[Records from a data collection]
------------------------------------------------------------
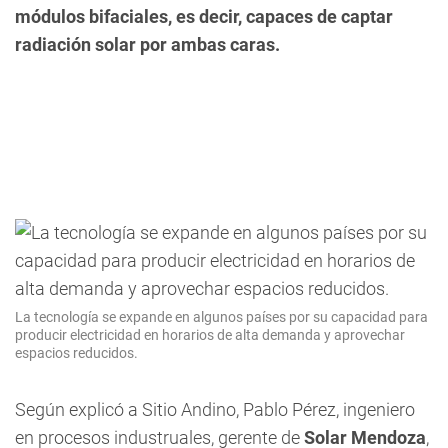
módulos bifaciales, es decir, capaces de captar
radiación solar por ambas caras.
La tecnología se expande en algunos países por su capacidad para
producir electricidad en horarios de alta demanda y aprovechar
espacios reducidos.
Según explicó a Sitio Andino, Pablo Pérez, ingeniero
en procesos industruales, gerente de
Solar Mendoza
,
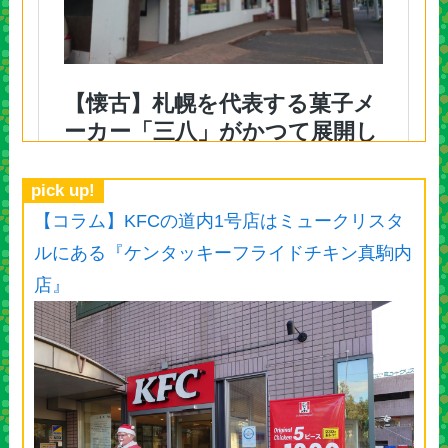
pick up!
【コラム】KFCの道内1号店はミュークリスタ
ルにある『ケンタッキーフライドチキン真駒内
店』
------------------------------------------------------------
◆ **Work item**
Output the records above exactly, omitting the pictures.

◆ **Solved exercise**
módulos bifaciales, es decir, capaces de captar
radiación solar por ambas caras.
La tecnología se expande en algunos países por su capacidad para
producir electricidad en horarios de alta demanda y aprovechar
espacios reducidos.
Según explicó a Sitio Andino, Pablo Pérez, ingeniero
en procesos industruales, gerente de
Solar Mendoza
,
pick up!
【コラム】KFCの道内1号店はミュークリスタ
ルにある『ケンタッキーフライドチキン真駒内
店』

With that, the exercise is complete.